Then it was that I became aware of an undercurrent of excitement in
the village, a suppressed agitation which I could not explain, which
none would explain to me, and which I recorded as much by
subconscious perception as by direct observation. Yet there was
sufficient visible evidence. The youth of the village had apparently
lost interest in the noisy pastimes that had made the summer
evenings gay; old and young alike seemed to have grown restless
and uneasy; while occasionally I saw some man or woman scurrying
about madly for no apparent reason. And meantime all bore the
aspect of waiting, of waiting for some imminent and inevitable event
of surpassing importance. Interest in Yulada was at fever pitch; a
dozen times a day some one would point toward the stone woman
with significant gestures; and a dozen times a day I observed some
native prostrating himself in an attitude of prayer, with face always
directed toward the figure on the peak while he mumbled
incoherently to himself.
But the strangest demonstration of all occurred late one afternoon,
when a brisk wind had blown a slaty roof across the heavens, and
from far to the northeast, across the high jutting ridges of rock, a
score of swift-flying black dots became suddenly visible. In an
orderly, triangular formation they approached, gliding on an
unwavering course with the speed of an express train; and in an
incredibly brief time they had passed above us and out of sight
beyond Yulada and the southern peak. After a few minutes they
were followed by another band of migrants, and then by another, and
another still, until evening had blotted the succeeding squadrons
from view and their cries rang and echoed uncannily in the dark.
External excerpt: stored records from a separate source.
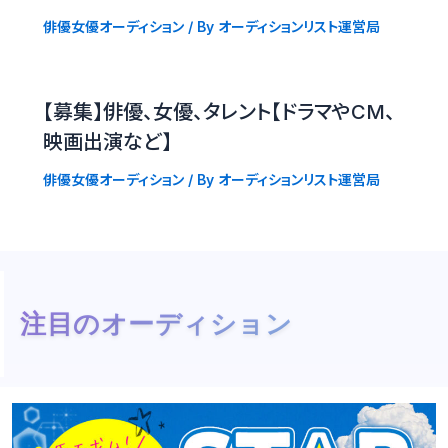
俳優女優オーディション
/ By
オーディションリスト運営局
【募集】俳優、女優、タレント【ドラマやCM、
映画出演など】
俳優女優オーディション
/ By
オーディションリスト運営局
注目のオーディション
To me the surprising fact was not the flight of the feathered things;
the surprising fact was the reaction of the Ibandru. It was as if they
had never seen birds on the wing before; or as if the birds were the
most solemn of omens. On the appearance of the first flying flock,
one of the Ibandru, who chanced to observe the birds before the
others, went running about the village with cries of excitement; and
at his shouts the women and children crowded out of the cabins, and
all the men within hearing distance came dashing in from the fields.
And all stood with mouths open, gaping toward the skies as the
successive winged companies sped by; and from that time forth, until
twilight had hidden the last soaring stranger, no one seemed to have
any purpose in life except to stare at the heavens, calling out
tumultuously whenever a new band appeared.
That evening the people held a great celebration. An enormous
bonfire was lighted in an open space between the houses; and
around it gathered all the men and women of the village, lingering
until late at night by a flickering eerie illumination that made the
scene appear like a pageant staged on another planet. In the
beginning I did not know whether the public meeting had any
connection with the flight of the birds; but it was not long before this
question was answered.
In their agitation, the people had evidently overlooked me entirely.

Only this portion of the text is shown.